Fashion is obsessed with the future. From André Courrèges’ modernist ‘space age’ designs in the 1960s, to Hussein Chalayan’s motorised dresses for his Spring-Summer 2007 collection, the industry has been consistently adopting new technologies to further the possibilities of what we can wear. But in 2021, designers are no longer making jackets that come with clunky wearable tech (see: C.P. Company’s ‘Yo Coat’ or ‘REM Jacket’) and we don’t really have any use for ‘Intelligent’ clothing which can remind you when you’ve forgotten your keys (we’ve got apps for that). It seems, now, that fashion’s relationship with technology might be changing, increasingly overlapping with the booming world of wearable health tech.

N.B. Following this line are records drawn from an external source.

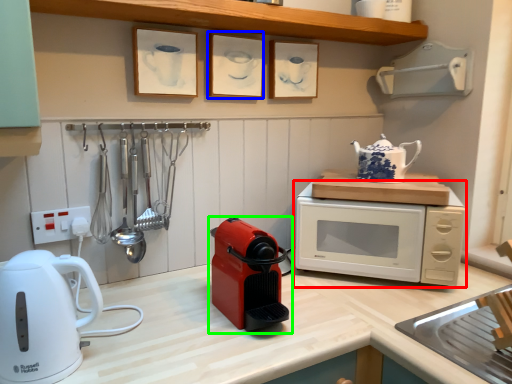 Question: Estimate the real-world distances between objects in this image. Which object is farther from microwave oven (highlighted by a red box), picture frame (highlighted by a blue box) or home appliance (highlighted by a green box)?

Choices:
 (A) picture frame
 (B) home appliance

Answer: (A) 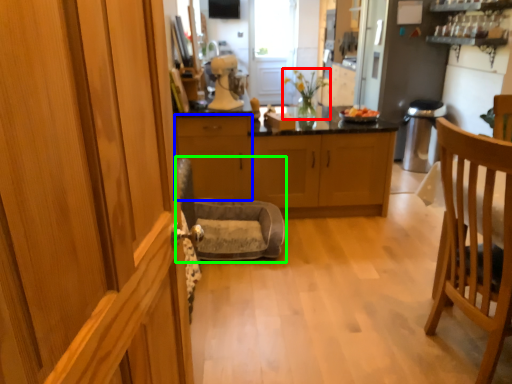 Question: Which object is positioned farthest from houseplant (highlighted by a red box)? Select from cabinetry (highlighted by a blue box) and rocking chair (highlighted by a green box).

Choices:
 (A) cabinetry
 (B) rocking chair

Answer: (B) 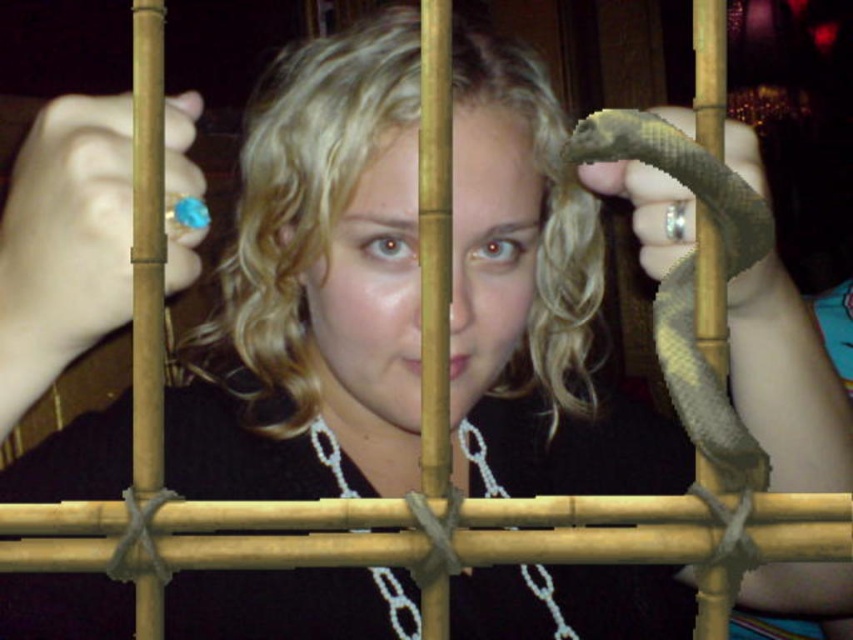 You are a zookeeper tasked with feeding the animals. You see a green matte snake at center and a silver metallic chain at center. Which object is narrower?

The green matte snake at center is narrower than the silver metallic chain at center.

You are a security guard in a zoo and you see the green matte snake at center and the silver metallic chain at center. Which object is nearer to you?

The green matte snake at center is closer to the viewer than the silver metallic chain at center. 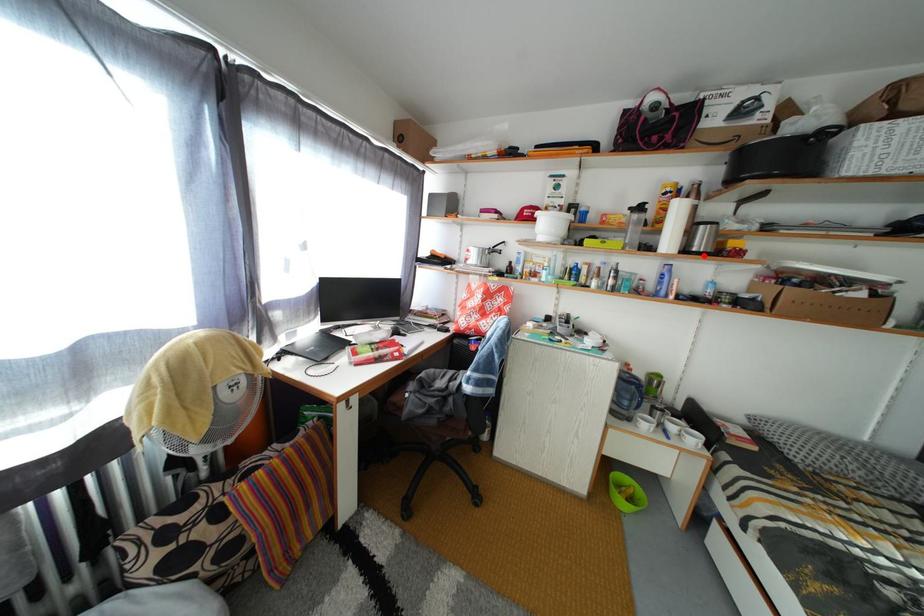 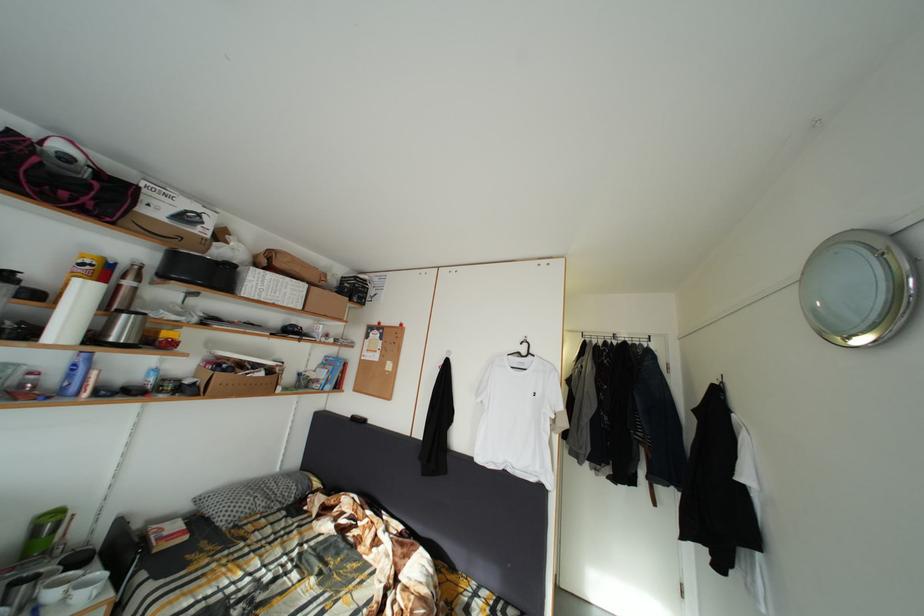 Where in the second image is the point corresponding to the highlighted location from the first image?

(120, 345)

So says a new digital exhibition called Surface Tension, which looks at the potential of new materials to positively affect the human body. Co-curated by researcher and designer Rosie Broadhead and writer & artist Wilson Oryema, Surface Tension argues that technological advancements in clothing design shouldn’t just turn us into cyborgs, but proposes that the future of wearable tech is holistic. Both Wilson and Rosie believe that clothing need not be used simply for protection or decoration, but could be an important factor in influencing what goes on within our bodies — think Jean Paul Gaultier’s Autumn-Winter 1995 ‘Cyber’ collection meets kombucha.
Taking the form of a digital gallery, which you can ‘walk’ through like a video game, Surface Tension features 17 wearable objects created by scientists, designers, artists or medical doctors which can positively impact both its wearer and the environment. “It’s all about healing the body in some way,” Rosie explains, “so there’s some biological element to all of them”. Rosie is the founder of SKIN SERIES, a brand that looks at the potential of using probiotics within fashion design — a 3D model of the brand’s ‘Seaweed Encapsulated Baselayer’ which can aid in cell regeneration and reduce inflammation is included in the exhibition.

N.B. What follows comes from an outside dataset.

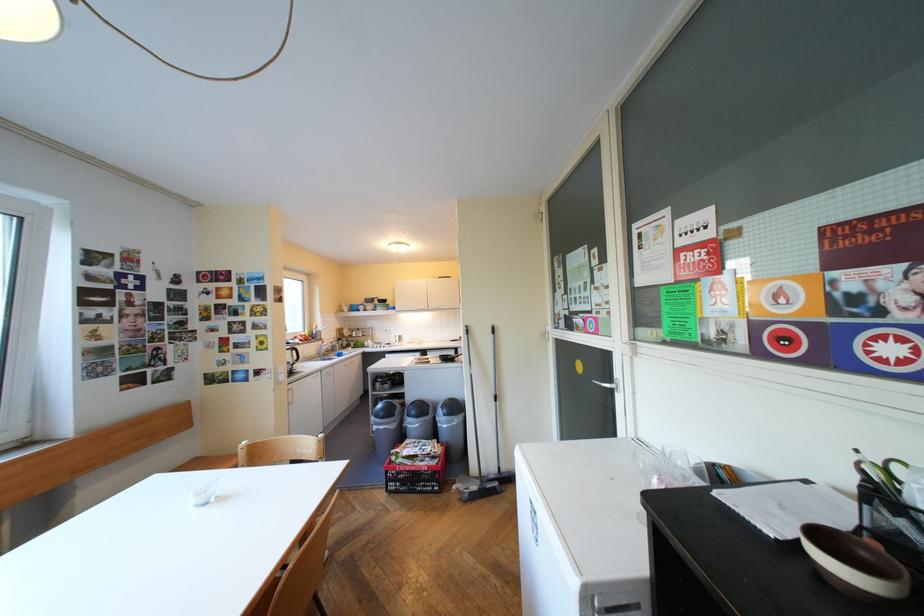 Locate an element on the screen. Image resolution: width=924 pixels, height=616 pixels. silver door handle is located at coordinates (609, 385).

“We’re worried about what is in our food, what is in our skincare,” Rosie continues, “but we need to start asking, ‘What is next to our skin?’” After all, everything that we come in contact with affects our microbiome (the bacteria, fungi and other tiny microbes which live on and in us), so why shouldn’t this be brought into consideration when designing clothes?

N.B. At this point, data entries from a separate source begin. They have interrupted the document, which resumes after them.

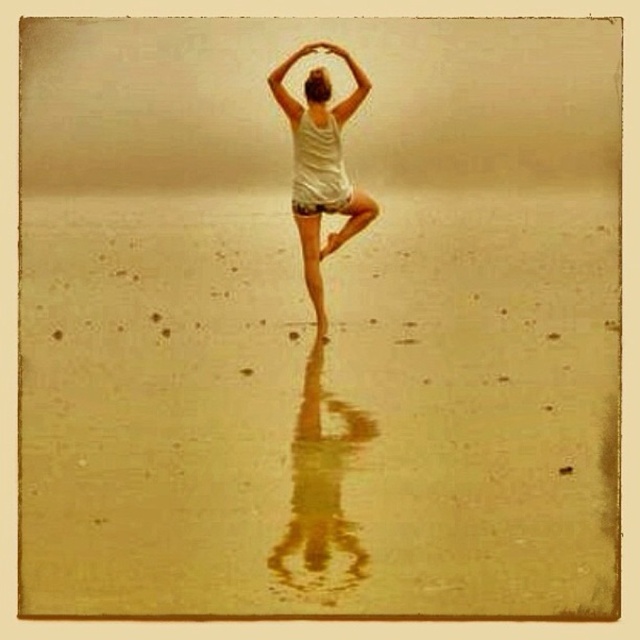 Is point (88, 280) farther from camera compared to point (314, 77)?

Yes.

Does point (124, 291) lie behind point (320, 76)?

Yes, it is.

The image size is (640, 640). Identify the location of smooth golden sand at center. (320, 408).

Can you confirm if white cotton tank top at center is bigger than smooth blonde hair at upper center?

Indeed, white cotton tank top at center has a larger size compared to smooth blonde hair at upper center.

Is point (330, 51) positioned behind point (324, 102)?

That is True.

Where is `white cotton tank top at center`? This screenshot has width=640, height=640. white cotton tank top at center is located at coordinates (326, 236).

Does smooth golden sand at center have a greater width compared to white cotton tank top at center?

Correct, the width of smooth golden sand at center exceeds that of white cotton tank top at center.

Can you confirm if smooth golden sand at center is smaller than white cotton tank top at center?

Incorrect, smooth golden sand at center is not smaller in size than white cotton tank top at center.

Between point (54, 200) and point (346, 237), which one is positioned in front?

Point (346, 237) is in front.

At what (x,y) coordinates should I click in order to perform the action: click on smooth golden sand at center. Please return your answer as a coordinate pair (x, y). This screenshot has height=640, width=640. Looking at the image, I should click on (320, 408). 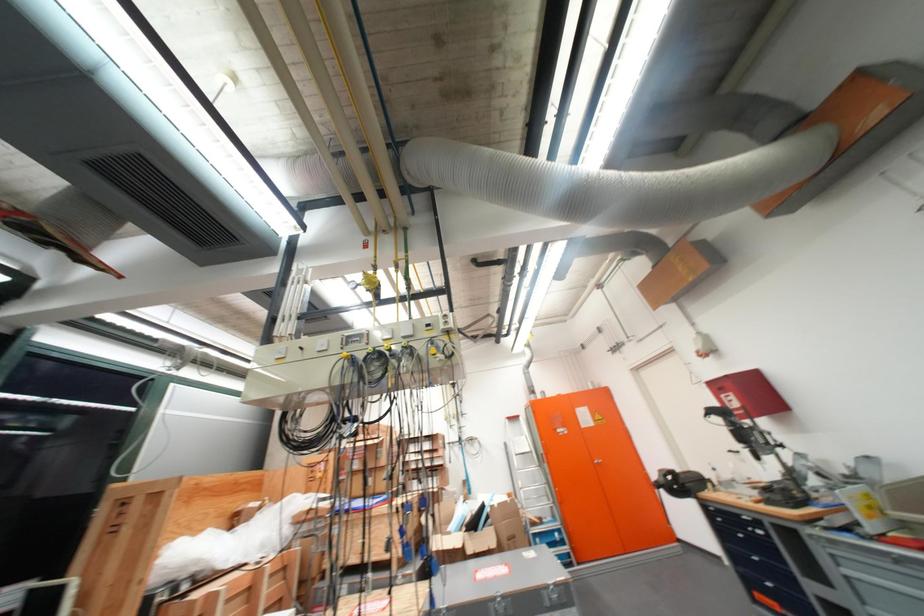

Some of the objects on display are currently available to purchase, like a CBD tampon by Daye or the Allbirds TrinoXO™ Tee made using discarded crab shells. Most of the more captivating ones, however, don’t exist quite yet. The Final Frontier Design Mechanical Counter Pressure (MCP) Glove, which compresses the skin so that blood can flow as usual when working in outer space, is currently still in development with NASA. Marion Lasserre’s project ‘Entangled’, which investigates the potential of 3D printing shoes with microorganisms and non-toxic materials to improve the health of feet, is purely speculative. A promotional video for DOES Work’s ‘Biomimetic Accessories’ — which protect the wearer’s identity through disguising parts of the body that could be used by recognition software — is a novel idea, but exists purely as a comment on how we willingly sign so much of our biometric data over to tech companies.
Even though some of these objects don’t exist in the physical world, in Surface Tension, they’re intentionally presented among those that do. As such, the exhibition doesn’t limit itself to surveying what the landscape for wearable products that enhance bodily function looks like now. Instead, it focusses more on what it could become in the coming years. By having things that already exist side-by-side with things that don’t, it makes the more complex and speculative projects feel much closer to our time.
In the second ‘room’, there’s a short informational video on medical doctor Luke Hale’s super-strong neck brace, or ‘Biomimetic collar’, which mimics the natural formation of bone to support the head and improve the wearer’s posture and breathing. Watching it next to the promotional video for DOES Work’s speculative, ironic project ‘Biomimetic Accessories’ — which consciously adopts similar aesthetic codes to its big pharma counterpart — parallels emerge between what we see here and the tactics of art collectives who have parroted corporate aesthetics since the 1990s. Collectives like New York-based Bernadette Corporation (BC) and, working two decades later, DIS, who both played on the facelessness of the ‘corporation’ as a means to metamorphose through the worlds of fashion, film, art and publishing.
Surface Tension, you could argue, does something of the same; straddling fashion, art and industrialised healthcare almost seamlessly. In its bridging of these spaces — not to mention its deliberately ambiguous relationship to them — there’s something deliciously sci-fi about the whole exhibition. But instead of feeling too Blade Runner, as so much tech-focused fashion has done in the past, the pieces on show feel like they might have come straight from the brain of Ursula K. Le Guin: a little more circular, resourceful and humanity-oriented. Still, while many of these objects are not yet accessible, perpetuating any feelings of irony or fiction is far from Rosie and Wilson’s intention; rather, it is to pry open the scope of what could be achieved within the next decade or so — “to show people what’s possible”, Wilson says.